=== Work required ===
Your task is to transcribe the material that follows, line by line and exactly.

=== Input data ===

*****

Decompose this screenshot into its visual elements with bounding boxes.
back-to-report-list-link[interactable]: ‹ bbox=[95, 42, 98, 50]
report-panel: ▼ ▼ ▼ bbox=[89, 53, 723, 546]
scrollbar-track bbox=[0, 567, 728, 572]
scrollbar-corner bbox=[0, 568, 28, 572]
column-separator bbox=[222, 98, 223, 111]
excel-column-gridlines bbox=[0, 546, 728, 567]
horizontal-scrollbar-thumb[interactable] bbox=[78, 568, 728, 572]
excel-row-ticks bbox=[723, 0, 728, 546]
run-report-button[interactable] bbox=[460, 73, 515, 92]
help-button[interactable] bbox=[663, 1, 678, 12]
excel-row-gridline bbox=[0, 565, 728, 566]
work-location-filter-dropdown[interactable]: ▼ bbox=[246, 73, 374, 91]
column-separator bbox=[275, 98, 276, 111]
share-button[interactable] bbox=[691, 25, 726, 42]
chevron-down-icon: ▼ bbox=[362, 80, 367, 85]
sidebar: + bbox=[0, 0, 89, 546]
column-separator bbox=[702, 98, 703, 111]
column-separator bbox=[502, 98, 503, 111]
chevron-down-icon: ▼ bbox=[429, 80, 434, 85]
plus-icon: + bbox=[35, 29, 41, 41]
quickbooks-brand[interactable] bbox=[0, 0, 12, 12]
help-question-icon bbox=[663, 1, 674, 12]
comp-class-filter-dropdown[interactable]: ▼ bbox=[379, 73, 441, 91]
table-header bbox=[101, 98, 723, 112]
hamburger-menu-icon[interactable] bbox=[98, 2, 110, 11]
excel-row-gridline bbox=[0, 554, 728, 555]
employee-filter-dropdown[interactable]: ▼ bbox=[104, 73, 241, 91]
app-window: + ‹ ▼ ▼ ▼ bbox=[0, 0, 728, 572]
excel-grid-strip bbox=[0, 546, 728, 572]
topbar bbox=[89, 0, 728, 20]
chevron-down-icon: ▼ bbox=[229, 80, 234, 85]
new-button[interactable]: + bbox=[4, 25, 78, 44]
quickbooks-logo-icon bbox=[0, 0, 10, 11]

*****

=== Output for this task ===
Decompose this screenshot into its visual elements with bounding boxes.
back-to-report-list-link[interactable]: ‹ bbox=[95, 42, 98, 50]
report-panel: ▼ ▼ ▼ bbox=[89, 53, 723, 546]
scrollbar-track bbox=[0, 567, 728, 572]
scrollbar-corner bbox=[0, 568, 28, 572]
column-separator bbox=[222, 98, 223, 111]
excel-column-gridlines bbox=[0, 546, 728, 567]
horizontal-scrollbar-thumb[interactable] bbox=[78, 568, 728, 572]
excel-row-ticks bbox=[723, 0, 728, 546]
run-report-button[interactable] bbox=[460, 73, 515, 92]
help-button[interactable] bbox=[663, 1, 678, 12]
excel-row-gridline bbox=[0, 565, 728, 566]
work-location-filter-dropdown[interactable]: ▼ bbox=[246, 73, 374, 91]
column-separator bbox=[275, 98, 276, 111]
share-button[interactable] bbox=[691, 25, 726, 42]
chevron-down-icon: ▼ bbox=[362, 80, 367, 85]
sidebar: + bbox=[0, 0, 89, 546]
column-separator bbox=[702, 98, 703, 111]
column-separator bbox=[502, 98, 503, 111]
chevron-down-icon: ▼ bbox=[429, 80, 434, 85]
plus-icon: + bbox=[35, 29, 41, 41]
quickbooks-brand[interactable] bbox=[0, 0, 12, 12]
help-question-icon bbox=[663, 1, 674, 12]
comp-class-filter-dropdown[interactable]: ▼ bbox=[379, 73, 441, 91]
table-header bbox=[101, 98, 723, 112]
hamburger-menu-icon[interactable] bbox=[98, 2, 110, 11]
excel-row-gridline bbox=[0, 554, 728, 555]
employee-filter-dropdown[interactable]: ▼ bbox=[104, 73, 241, 91]
app-window: + ‹ ▼ ▼ ▼ bbox=[0, 0, 728, 572]
excel-grid-strip bbox=[0, 546, 728, 572]
topbar bbox=[89, 0, 728, 20]
chevron-down-icon: ▼ bbox=[229, 80, 234, 85]
new-button[interactable]: + bbox=[4, 25, 78, 44]
quickbooks-logo-icon bbox=[0, 0, 10, 11]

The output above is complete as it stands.